Author Lee Child consider's Amazon's rumored next move. Having killed off the big box booksellers, are they after the rest?
So now, rumour has it, Amazon plans to open another 299 physical bookstores (it already has one, in Seattle). The rumours are denied – or at least, not confirmed – and at first glance they appear economically insane. At the best of times, books are low-velocity, low-margin items, and commercial rents are geared to the opposite – clothes, handbags and other high-profit stuff. But then, for 20 years Amazon has proved willing to eat losses, and investors have allowed it to.

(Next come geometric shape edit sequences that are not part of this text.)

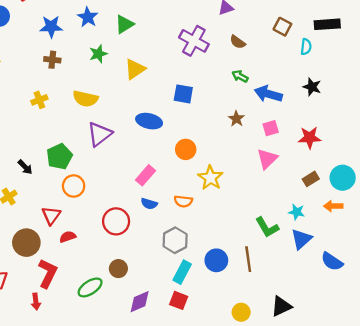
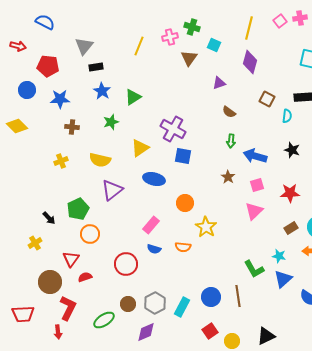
blue star: (51, 27) -> (60, 99), moved
purple cross: (194, 41) -> (173, 129), moved
yellow triangle: (135, 69) -> (140, 148), moved
green arrow: (240, 76) -> (231, 141), turned -112
gray hexagon: (175, 240) -> (155, 303), moved
red square: (179, 300) -> (210, 331), moved, turned 35

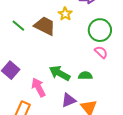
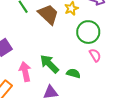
green circle: (100, 30) -> (88, 32), moved

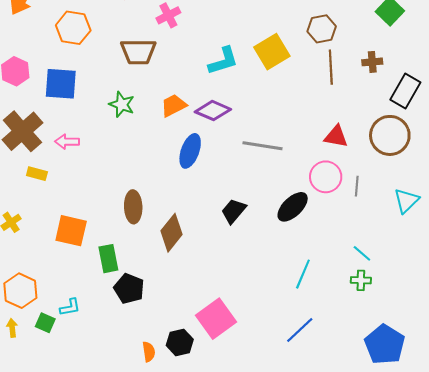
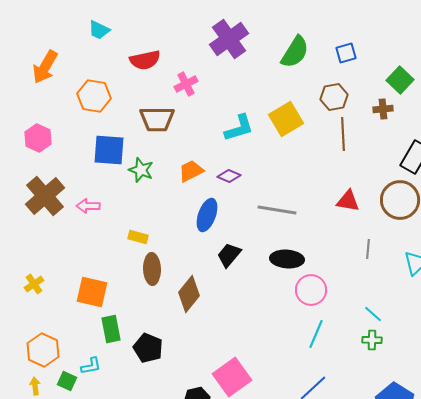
brown cross: (372, 62) -> (383, 109), moved
blue square: (61, 84) -> (109, 150), moved
purple diamond: (213, 111) -> (229, 176), size x0.7
yellow rectangle: (37, 174) -> (138, 237), moved
pink circle: (326, 177) -> (311, 290), moved
black ellipse: (293, 207) -> (287, 259), moved, turned 48
black trapezoid: (234, 211) -> (229, 255), moved
green rectangle: (108, 259) -> (111, 329), moved

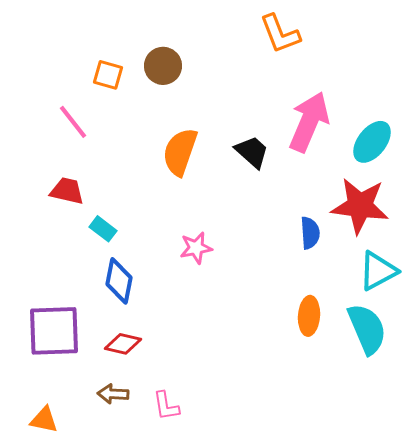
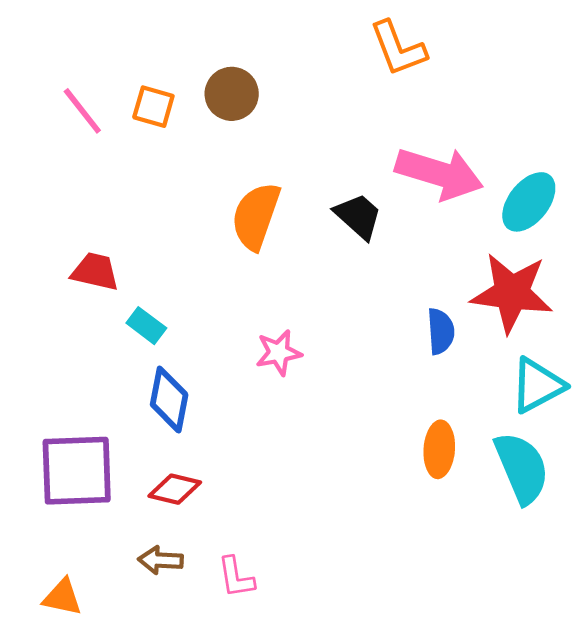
pink line: (73, 122) -> (82, 111), moved
pink arrow: (309, 122) -> (439, 173), turned 84

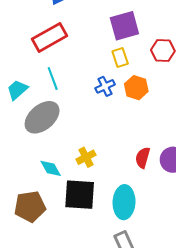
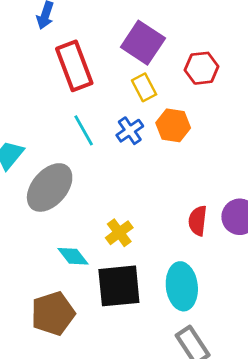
purple square: (124, 26) -> (143, 43), turned -32
red rectangle: (49, 37) -> (74, 66), moved, turned -72
cyan line: (53, 79) -> (84, 130), moved

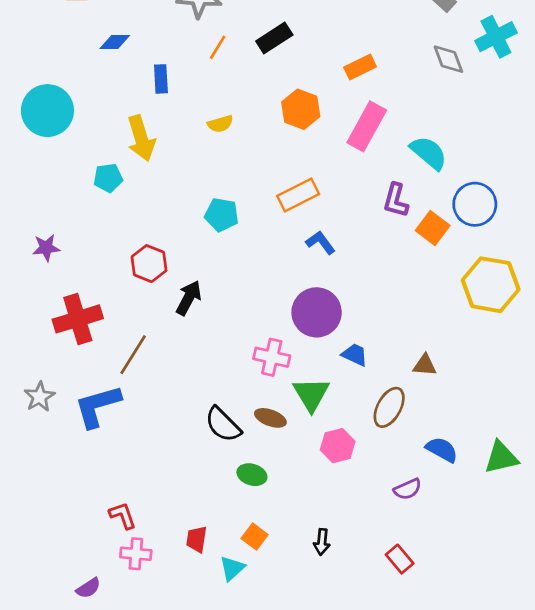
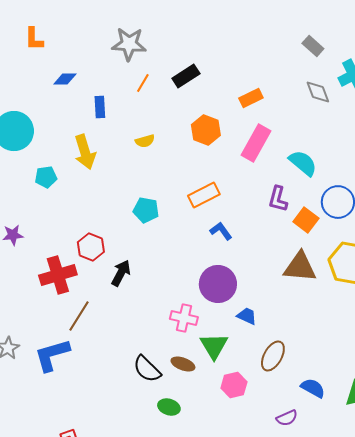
cyan pentagon: (108, 178) -> (46, 177), moved
red cross: (78, 319) -> (58, 275), moved
brown triangle: (425, 365) -> (300, 267), moved, size x1.8

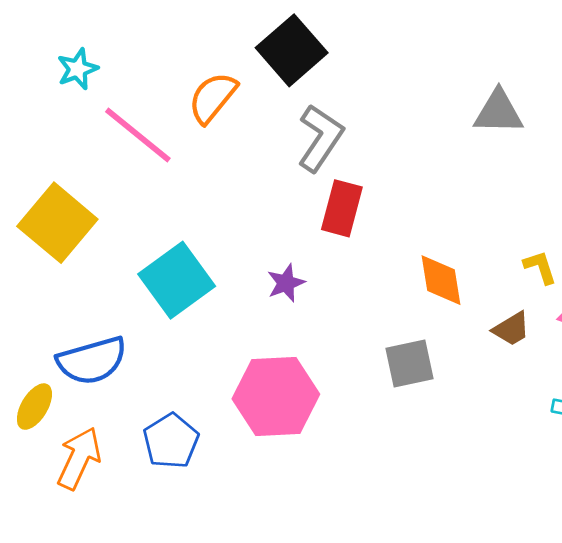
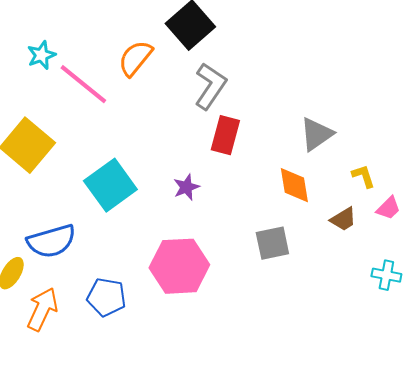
cyan star: (78, 69) -> (41, 55), moved
gray triangle: (498, 112) -> (316, 134), moved, turned -36
blue pentagon: (171, 441) -> (106, 297), turned -30

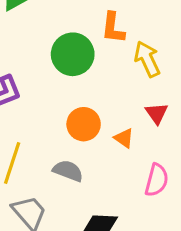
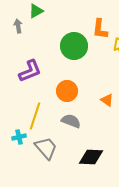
orange circle: (84, 124) -> (67, 91), moved

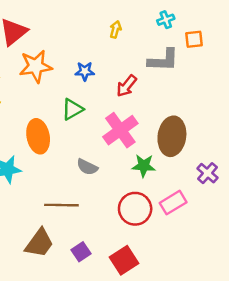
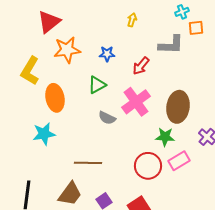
cyan cross: (166, 20) -> (182, 12), moved
orange ellipse: (38, 136) -> (55, 98), moved
green star: (144, 166) -> (165, 137), moved
gray semicircle: (87, 167) -> (107, 118), moved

So, what if? And suppose those 300 stores were only the start? We’d quickly approach a de facto monopsony. Amazon would become the only practical route to market for 1,400 US publishers and a million US self-publishers, for either digital or paper product. The history is worrying. Amazon has already tried to use its power in a punitive fashion, as if determined to hurt publishers financially. All kinds of fees and “contributions” are required. “Pay to play” was openly the name of the game, until Amazon’s lawyers suggested a less explicit description. One publisher resisted, and a senior Amazon executive boasted: “I did everything I could to screw with their performance.” Already, self-publishers have only “terms and conditions”, which change capriciously – so far only to Amazon’s advantage. Is it good public policy to allow one corporation to have total power over a nation’s published output?